Anthony Weiner: I’m Not Afraid of Bloomberg’s Money (It’s Just That, Well, It’s So MUCH Money)

By
We always thought this movie was sort of sad.
We always thought this movie was sort of sad. Photo: Everett Bogue; Photos: Getty Images

New York City congressman Anthony Weiner finally announced today that he will not, in fact, be running for mayor in the fall. The decision was widely anticipated, especially after incumbent candidate Mayor Bloomberg had flexed his financial muscle very early in the race in a seeming effort to intimidate or scare off competition. While yesterday his staff vaguely denied that he'd made a decision, Weiner's announcement came in the form of a New York Times editorial this morning.

Weiner took pains at the top of his editorial to make it clear that what made his choice was the Democrats in Washington so desperately needing help right now (we'll let that one slide), and not Bloomberg's money or power. "All you need to do is see the avalanche of television ads for Mayor Mike Bloomberg, whose huge war chest and incumbency can be daunting. It’s also easy to understand the desire to focus on the horse race aspect of a campaign," he writes. "But for me, these have been side issues."

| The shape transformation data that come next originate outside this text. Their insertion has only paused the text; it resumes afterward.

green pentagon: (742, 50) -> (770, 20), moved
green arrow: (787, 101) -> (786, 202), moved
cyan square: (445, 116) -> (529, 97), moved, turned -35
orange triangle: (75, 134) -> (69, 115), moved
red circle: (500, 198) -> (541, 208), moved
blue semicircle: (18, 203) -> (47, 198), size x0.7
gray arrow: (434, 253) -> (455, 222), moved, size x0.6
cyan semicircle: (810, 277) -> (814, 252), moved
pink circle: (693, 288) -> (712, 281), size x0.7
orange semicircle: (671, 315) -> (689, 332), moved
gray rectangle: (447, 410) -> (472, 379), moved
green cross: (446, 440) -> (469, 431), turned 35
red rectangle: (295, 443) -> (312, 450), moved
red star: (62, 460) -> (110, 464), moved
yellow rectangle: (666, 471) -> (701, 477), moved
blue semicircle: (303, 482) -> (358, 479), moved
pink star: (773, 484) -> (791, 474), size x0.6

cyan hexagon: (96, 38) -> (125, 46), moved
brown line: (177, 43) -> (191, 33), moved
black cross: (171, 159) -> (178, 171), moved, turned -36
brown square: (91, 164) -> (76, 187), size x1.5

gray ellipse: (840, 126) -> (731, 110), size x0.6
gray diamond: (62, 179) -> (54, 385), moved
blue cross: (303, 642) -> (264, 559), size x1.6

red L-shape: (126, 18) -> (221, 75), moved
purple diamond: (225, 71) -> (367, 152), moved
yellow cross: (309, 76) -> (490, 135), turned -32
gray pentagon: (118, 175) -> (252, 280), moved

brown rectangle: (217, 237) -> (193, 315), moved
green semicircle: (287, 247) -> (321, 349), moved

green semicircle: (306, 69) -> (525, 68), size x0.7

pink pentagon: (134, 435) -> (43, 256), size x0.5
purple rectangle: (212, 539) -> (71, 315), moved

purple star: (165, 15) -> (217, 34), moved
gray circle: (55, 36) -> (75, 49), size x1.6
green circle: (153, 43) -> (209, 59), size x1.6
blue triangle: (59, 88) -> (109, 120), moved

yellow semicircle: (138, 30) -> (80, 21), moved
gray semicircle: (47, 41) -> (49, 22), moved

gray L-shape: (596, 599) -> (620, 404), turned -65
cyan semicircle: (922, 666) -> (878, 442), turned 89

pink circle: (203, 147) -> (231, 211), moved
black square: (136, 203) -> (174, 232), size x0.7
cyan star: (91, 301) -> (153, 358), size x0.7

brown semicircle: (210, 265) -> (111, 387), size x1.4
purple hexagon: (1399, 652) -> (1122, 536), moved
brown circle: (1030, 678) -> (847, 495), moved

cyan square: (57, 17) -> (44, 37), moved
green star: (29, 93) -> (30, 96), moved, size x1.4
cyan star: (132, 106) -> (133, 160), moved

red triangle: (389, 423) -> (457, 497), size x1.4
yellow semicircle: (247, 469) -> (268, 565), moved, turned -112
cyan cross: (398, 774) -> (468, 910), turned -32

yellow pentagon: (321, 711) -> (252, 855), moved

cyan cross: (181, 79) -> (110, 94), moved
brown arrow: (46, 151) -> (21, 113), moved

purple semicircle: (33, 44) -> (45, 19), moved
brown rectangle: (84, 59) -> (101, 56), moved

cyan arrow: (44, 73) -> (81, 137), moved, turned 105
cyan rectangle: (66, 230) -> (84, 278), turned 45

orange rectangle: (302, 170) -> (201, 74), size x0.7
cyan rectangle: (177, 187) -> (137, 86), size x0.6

But over the next half of the editorial, Weiner makes it pretty clear that money is actually the central issue. "The mayor is expected to spend $80 million of his own money in the race, more than 10 times what candidates who have not opted out of the city’s public campaign finance program, as Mr. Bloomberg has, can spend in a primary," he adds, and you can almost hear the pitch of his voice rising. "The sad truth for a political candidate without deep pockets is that while money isn’t the only thing, it does matter." Weiner cites Buckley v. Valeo, the 1976 Supreme Court decision that allows candidates to spend as much of their own money as they want on their own campaigns. "If one football team has 110 players on the field," he theorizes, practically wailing now, "the team with 11 has a hard time getting through the blocking and tackling on the crowded turf."

Now the main competition left for Mayor Bloomberg is Democrat Bill Thompson, who likely will also have to accept public financing and deal with tepid support from party leaders. After so many candidates have been crushed under the heel of the Third Terminator, though, you've gotta give him credit for having cojones.